Optimal stopped games

Let ($\Omega$, $\mathscr F$, $\mathbf P$) be the probability space, $\mathscr F_0\subseteq\mathscr F_1\subseteq\dots\subseteq\mathscr F_n\subseteq\dots\subseteq\mathscr F$ a nondecreasing sequence of $\sigma$-algebras. Let random variables $x_n$, $\varphi_n$ be $\mathscr F_n$-measurable ($n=0,1,\dots$).
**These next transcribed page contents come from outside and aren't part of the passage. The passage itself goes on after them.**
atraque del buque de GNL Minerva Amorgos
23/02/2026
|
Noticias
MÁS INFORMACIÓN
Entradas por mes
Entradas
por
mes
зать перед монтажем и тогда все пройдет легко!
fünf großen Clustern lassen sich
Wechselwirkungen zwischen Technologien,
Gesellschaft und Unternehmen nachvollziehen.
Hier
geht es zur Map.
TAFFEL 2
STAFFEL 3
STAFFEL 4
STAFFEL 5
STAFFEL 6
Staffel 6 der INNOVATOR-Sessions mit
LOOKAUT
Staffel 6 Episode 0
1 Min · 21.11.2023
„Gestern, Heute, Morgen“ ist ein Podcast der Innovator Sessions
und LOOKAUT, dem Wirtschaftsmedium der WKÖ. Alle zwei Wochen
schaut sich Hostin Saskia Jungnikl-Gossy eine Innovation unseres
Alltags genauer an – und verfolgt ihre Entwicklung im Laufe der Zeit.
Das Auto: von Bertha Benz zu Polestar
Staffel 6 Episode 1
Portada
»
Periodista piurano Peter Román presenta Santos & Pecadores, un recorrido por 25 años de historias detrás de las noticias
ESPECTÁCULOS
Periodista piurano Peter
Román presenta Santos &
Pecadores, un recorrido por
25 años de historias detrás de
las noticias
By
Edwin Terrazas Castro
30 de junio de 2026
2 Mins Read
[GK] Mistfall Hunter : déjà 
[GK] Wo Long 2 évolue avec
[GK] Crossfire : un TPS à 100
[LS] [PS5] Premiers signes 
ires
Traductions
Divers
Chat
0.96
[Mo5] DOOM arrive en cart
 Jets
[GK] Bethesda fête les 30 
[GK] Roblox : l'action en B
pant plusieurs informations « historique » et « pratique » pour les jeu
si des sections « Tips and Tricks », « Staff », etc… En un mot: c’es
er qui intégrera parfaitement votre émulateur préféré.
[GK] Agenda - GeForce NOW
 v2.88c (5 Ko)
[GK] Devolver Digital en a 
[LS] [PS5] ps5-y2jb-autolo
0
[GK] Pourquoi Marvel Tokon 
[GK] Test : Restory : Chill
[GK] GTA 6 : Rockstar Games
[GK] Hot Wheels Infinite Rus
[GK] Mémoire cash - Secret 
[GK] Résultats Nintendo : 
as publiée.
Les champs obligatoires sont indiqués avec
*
The process may be stopped by the 1st player at the $n$th step if $\varphi_n>0$, and by the 2nd player if $\varphi_n<0$. The 2nd player gets from the 1st one the sum $x_n$ provided the process is stopped on the $n$th step. The process where the role of $\varphi_n$ plays
$$ \varphi_n^L= \begin{cases} \varphi_n,&\varphi_n>0, \\ 0,&\varphi_\le0, \end{cases} $$
is called the minorizing process and the process where the role of $\varphi_n$ plays
$$ \varphi_n^M= \begin{cases} 0,&\varphi_\ge0, \\ \varphi_n,&\varphi_n<0, \end{cases} $$
is called the majorizing process. We suppose that $\mathbf M(\sup\limits_n|x_n|)<\infty$.
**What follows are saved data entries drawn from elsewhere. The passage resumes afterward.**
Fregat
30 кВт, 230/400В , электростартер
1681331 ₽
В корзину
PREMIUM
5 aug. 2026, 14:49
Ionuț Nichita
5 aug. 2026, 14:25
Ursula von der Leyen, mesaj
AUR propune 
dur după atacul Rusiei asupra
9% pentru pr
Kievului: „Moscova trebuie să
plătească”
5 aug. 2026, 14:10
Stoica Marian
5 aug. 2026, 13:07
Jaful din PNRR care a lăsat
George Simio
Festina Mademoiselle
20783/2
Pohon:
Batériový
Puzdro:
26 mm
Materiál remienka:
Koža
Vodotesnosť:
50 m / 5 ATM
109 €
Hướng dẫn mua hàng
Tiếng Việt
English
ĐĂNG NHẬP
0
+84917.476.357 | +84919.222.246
We prove that if there exists an optimal policy in the minorizing (majorizing) process, starting at the $n$th step, then the policy
\begin{gather*} \sigma^k=\inf\{t\colon t\ge k,\quad\varphi_t>0,\quad x_t\le w_t\}\quad(\tau^k=\inf\{t\colon t\ge k,\quad\varphi_t<0,\quad x_t\ge w_t\}) \\ (k=0,\dots,n) \end{gather*}
is optimal for the first (second) player in the initial game starting at the $k$th step. (Here $w_t$ is the value of the initial game starting at the $t$th step. The existence of $w_t$ is proved in [1].)